Please tip me 1 gold. I need to buy more coffee! @[email protected]


----------



## skycloud86 (Jul 15, 2009)

*Welcome to the forum* :happy:


----------



## Diamond Dust (Feb 27, 2010)

Hello, Molly! Welcome to the forum. You sound very interesting and I laughed a lot with your avatar!:laughing:


----------



## Tucken (Dec 13, 2009)

Welcome Molly!
I, for one, would love to know your MBTI type. So put it under your Jung tab when you know for sure, aight? ^_^
Anyone else changed their accent as they read this line?


> I was born in Ireland but my family's Scottish and that's where I was raised. I moved to Ireland again...

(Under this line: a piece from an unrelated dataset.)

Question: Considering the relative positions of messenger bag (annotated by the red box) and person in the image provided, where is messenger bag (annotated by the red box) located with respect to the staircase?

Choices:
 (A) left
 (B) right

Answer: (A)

 I went from swenglish > tipsy irishman > angry groundskeeper Willie and back > tipsy irishman in one sentence. Which was awesome:wink:


----------



## Kuja (Oct 16, 2009)

Welcome to the forum! Hope you enjoy it here


----------



## Aßbiscuits (Oct 8, 2009)

*Welcome pet :happy:.*

*Haha, get it? :wink:*


----------



## Grey (Oct 10, 2009)

Welcome to the forum.


----------



## Vaka (Feb 26, 2010)

Welcome! *hugs Molly*...How are you?


----------



## Nearsification (Jan 3, 2010)

Welcome. Is it seriously mothers day!:shocked:


----------



## Lucretius (Sep 10, 2009)

Hello and welcome! :happy:


----------



## Kevinaswell (May 6, 2009)

.....is it really mother's day today?


----------



## Chilln (Aug 19, 2009)

Yeah if it is Mother's Day I'm totally screwed, welcome to the forum .


*googles "Mother's Day"

looks like i'm safe, phew


----------



## Promethea (Aug 24, 2009)

April Fool's!

When I read the title of your thread I forgot that I was on pc for a moment because I had just been browsing 4chan and saw a thread entitled Happy Mothers Day which featured MILFs. And well. That kind of thing sticks in your head.

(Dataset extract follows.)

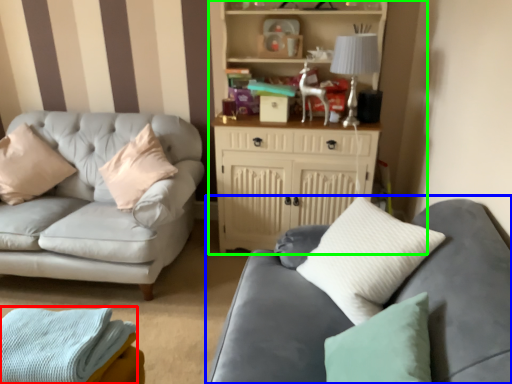 Question: Estimate the real-world distances between objects in this image. Which object is closer to material (highlighted by a red box), studio couch (highlighted by a blue box) or entertainment center (highlighted by a green box)?

Choices:
 (A) studio couch
 (B) entertainment center

Answer: (A)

And just so no one is confused. It's not really april 1st, or may 9th. But every day is a great day for MILFs and introductions.


----------



## pinkrasputin (Apr 13, 2009)

Welcome to the forum. I got scared for a moment I missed Mother's Day...


----------



## MNiS (Jan 30, 2010)

Hello and welcome! You made me google when Mothers Day is.. :shocked:


----------



## Aßbiscuits (Oct 8, 2009)

*It's mother's day in Ireland.

And Molly, you're hilarious and smart. Don't be fishing!*


----------



## agokcen (Jan 3, 2010)

If assbiscuits approves of you, then you must be cool. Welcome!


----------



## Aßbiscuits (Oct 8, 2009)

agokcen said:


> If assbiscuits approves of you, then you must be cool. Welcome!


*She's my girlfriend :tongue:

Of course she's cool*


----------



## agokcen (Jan 3, 2010)

assbiscuits said:


> *She's my girlfriend :tongue:*


Haha, I figured that out :laughing:


----------